You may remember that when we last left Laurie, she — along with her daughter Karen (Judy Greer) and granddaughter Allyson (Andi Matichak) — had trapped Myers in the basement of her burning house. Our hero was also wounded from the fight, which means she’s in need of medical care. It also means, and apologies if this is a huge spoiler: Laurie is basically sidelined for the majority of the movie. In fact, Curtis is barely in the film; she occasionally shows up to discuss the philosophical nature of evil and why Michael can never be stopped and to hold hands with Officer Hawkins (Will Patton) in her hospital bed, since he too is out for the count. It’s the first of many questionable choices the filmmakers make here, and while you understand that they may want to save a winner-takes-all showdown for the next film, it contributes to the sense that Kills is really just a time-killer. Yeah, we’ll get around to the big payoff, eventually, maybe, perhaps. Meanwhile, never mind the MVP, here’s a bunch of other people to follow.

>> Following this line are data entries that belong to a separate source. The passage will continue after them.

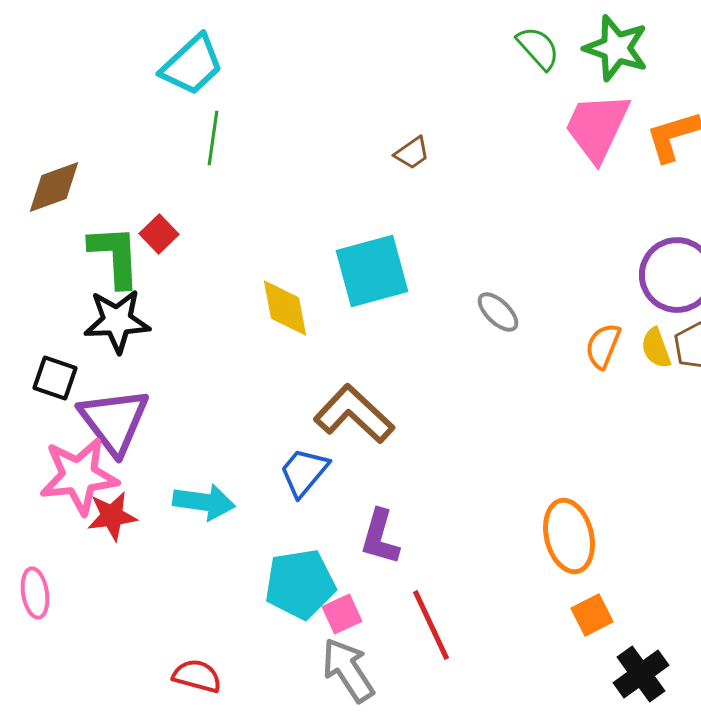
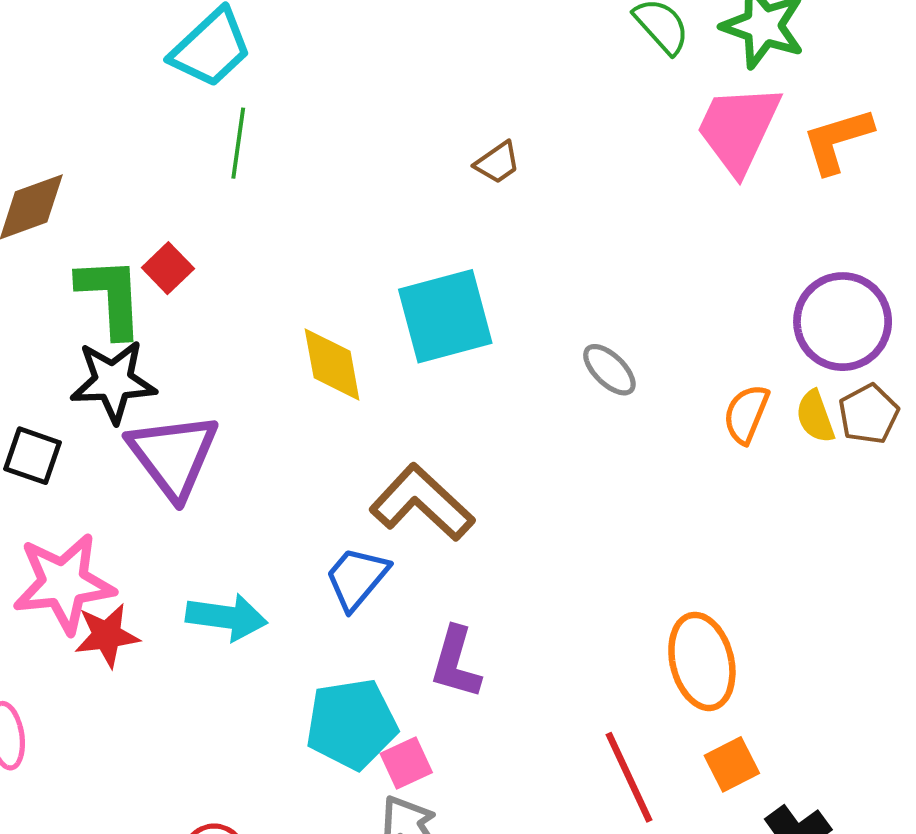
purple triangle: (114, 421) -> (173, 456), moved
red line: (431, 625) -> (629, 777), moved

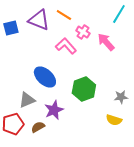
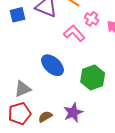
gray triangle: (27, 100) -> (23, 89), moved
purple star: (54, 110) -> (73, 113), moved

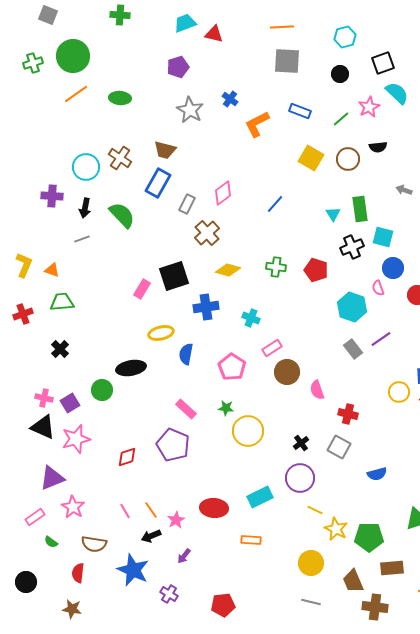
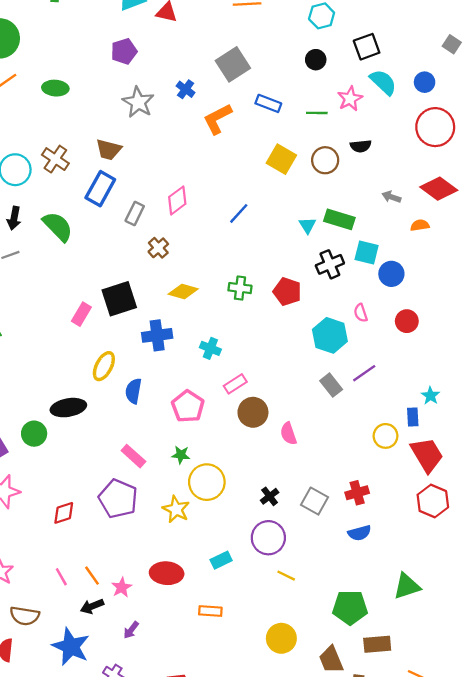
gray square: (287, 61) -> (233, 64), moved, turned -36
green line: (341, 119) -> (317, 113), turned 42
green rectangle: (360, 209) -> (339, 219), turned -65
brown cross: (207, 233) -> (158, 248), size x0.7
blue circle: (393, 268) -> (391, 274), moved
yellow ellipse: (161, 333) -> (104, 366), turned -50
red cross: (348, 414) -> (357, 493), moved, turned -30
cyan rectangle: (260, 497) -> (221, 560), size x0.7
yellow star: (336, 529) -> (176, 509), moved

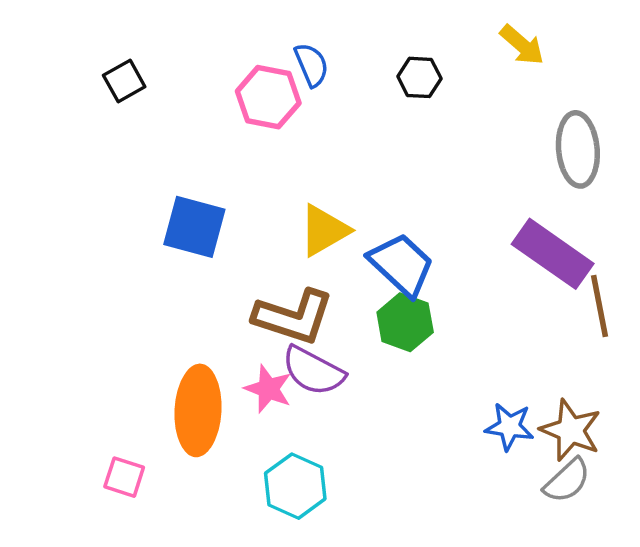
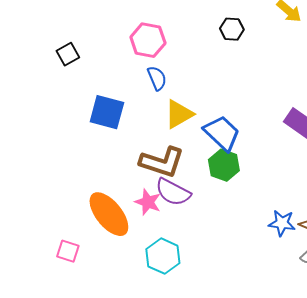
blue semicircle: (311, 65) -> (157, 78), moved
black square: (124, 81) -> (68, 54), moved
orange ellipse: (198, 410) -> (109, 214), turned -42

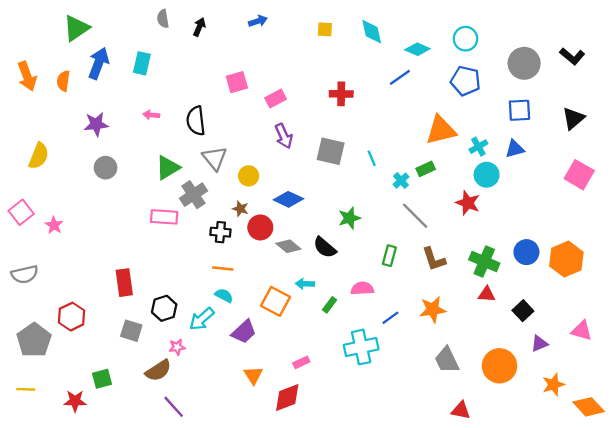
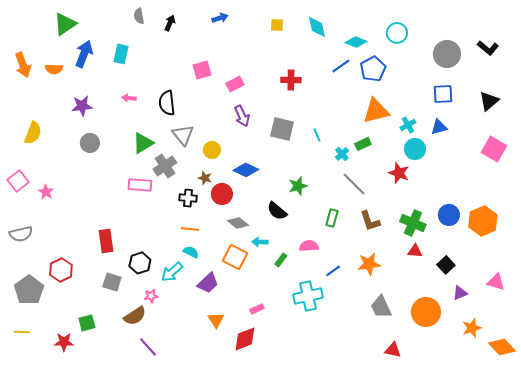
orange semicircle: (63, 81) -> (54, 69), turned -96
blue pentagon: (465, 81) -> (373, 69), moved, turned 30
gray diamond: (288, 246) -> (238, 223), moved

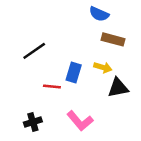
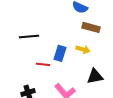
black line: (34, 51) -> (29, 36), turned 30
black triangle: (118, 88) -> (95, 76), moved

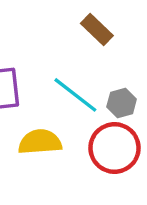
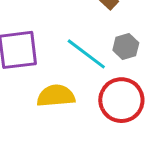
gray hexagon: (122, 103) -> (126, 46), moved

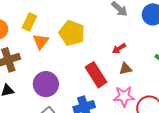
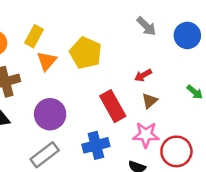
brown triangle: (125, 69) -> (150, 101), turned -32

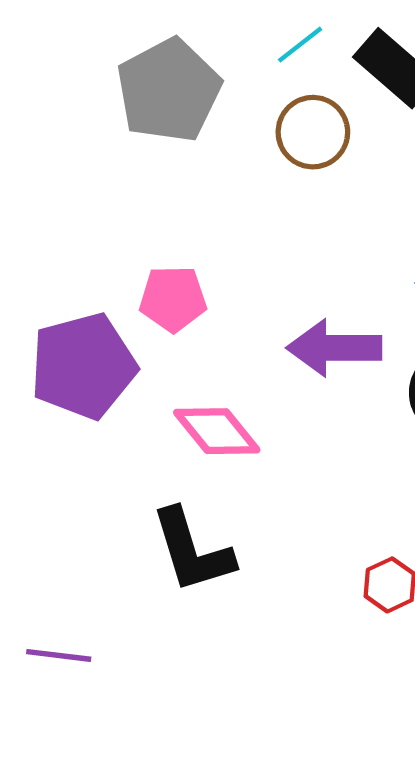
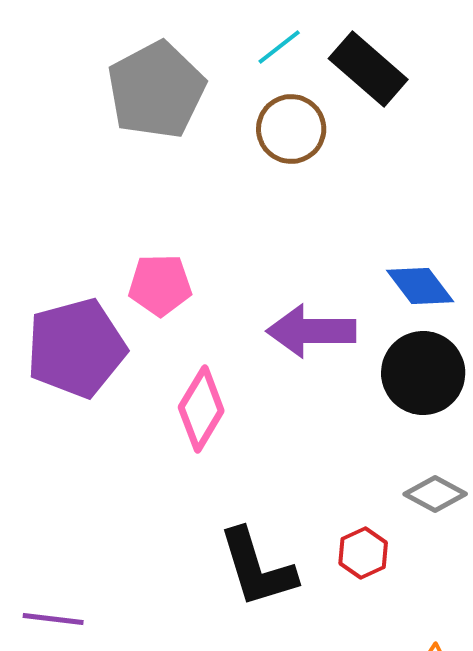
pink diamond: (217, 431) -> (201, 409), turned 70
black L-shape: (192, 551) -> (257, 568), moved

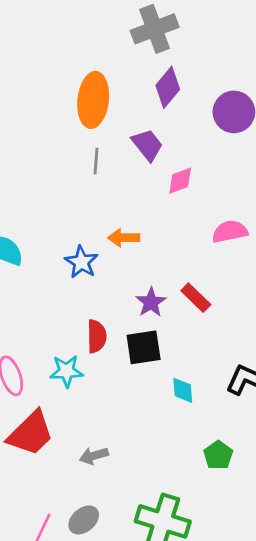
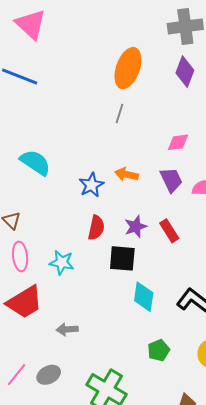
purple diamond: (168, 87) -> (185, 72), turned -32
purple trapezoid: (147, 145) -> (171, 180), moved
red semicircle: (97, 336) -> (96, 228), moved
cyan diamond: (183, 390) -> (144, 297), size x1.4

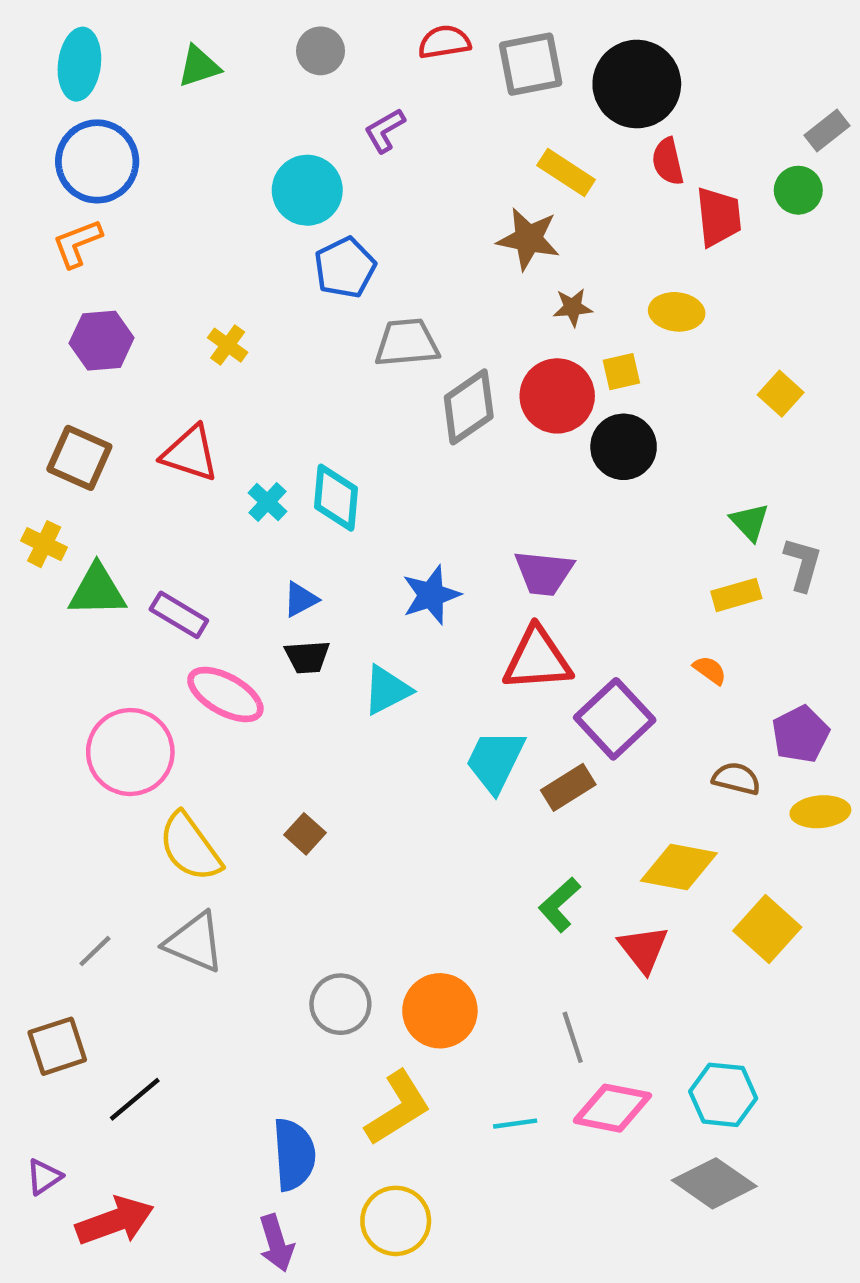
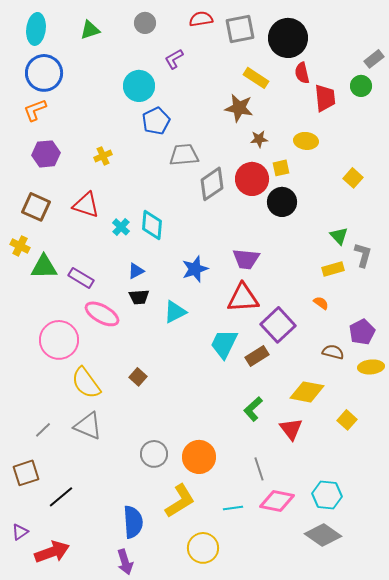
yellow cross: (228, 345) -> (103, 156), turned 30
yellow square: (767, 929) -> (347, 420), size x0.7
yellow circle: (396, 1221) -> (203, 548), moved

So, rather than the Queen of All Final Girls, we get the Federation of Assorted Rando Survivors. A loose group of those who once faced down Myers and have lived to tell the tale — some of them adult versions of characters plucked from the original’s periphery, others merely unlucky enough to be along for the ride — are commemorating their bond in a bar. They’re led by the now-grown Tommy Doyle, the kid who Strode was babysitting when things started to get stabby, and who’s played by a beefy, barking, and bellowing Anthony Michael Hall. News gets out that Myers has escaped his would-be flaming tomb, slaughtered a bunch of first responders, and is headed back to the ol’ homestead, now currently occupied by an affectionate gay couple. (It’s tough to say whether this duo is supposed to be a correction to decades of homosexual caricatures or a slightly lighter continuation of the same — all we know is that they aren’t likely to last past the end credits.)
Doyle decides that a coalition of those who’ve been wronged, plus or minus with a few dozen good men who “aren’t afraid to get their hands dirty,” are the only solution to ending this psychopath’s reign of terror. More people begin crowing about how the system was supposed to take care of Myers, “but the system’s broken!” And if you think the repeated chants of “Evil! Ends! Tonight!” begins to take on a rather MAGA-ish tone, well… you’d be correct. Thus we soon find ourselves not so much in a Halloween movie but in the middle of a giant, obvious metaphor for how the only thing worse than an un-killable maniac is the mob mentality, with characters who will proclaim, “It’s like he’s turning us into monsters,” and seriously, what is this shit? Kudos for not just giving audiences a series of gruesome fresh kills — horror is nothing if not a genre ripe for diving into social issues under the cover of scares — but this is beyond lazy.
And while these scenes are still preferable to the intermittent flashbacks to 1978 and the original sin of the younger Officer Hawkins (Thomas Mann), you still feel a creeping sense of impatience and dread that has nothing to do with who lives or dies. As with so many middle parts of proposed trilogies, Halloween Kills feels designed to get you from Point A to a future Point C. It forgets, however, that a middle chapter still has to work on its own, and that stranding fans, completists, casual moviegoers, etc. in a weak-link entry runs the risk of permanently turning people off of the whole endeavor. We still have one more movie to go before the undead can be possibly stopped once and for all. It seems we just have to suffer through a dead-on-arrival disaster to get there.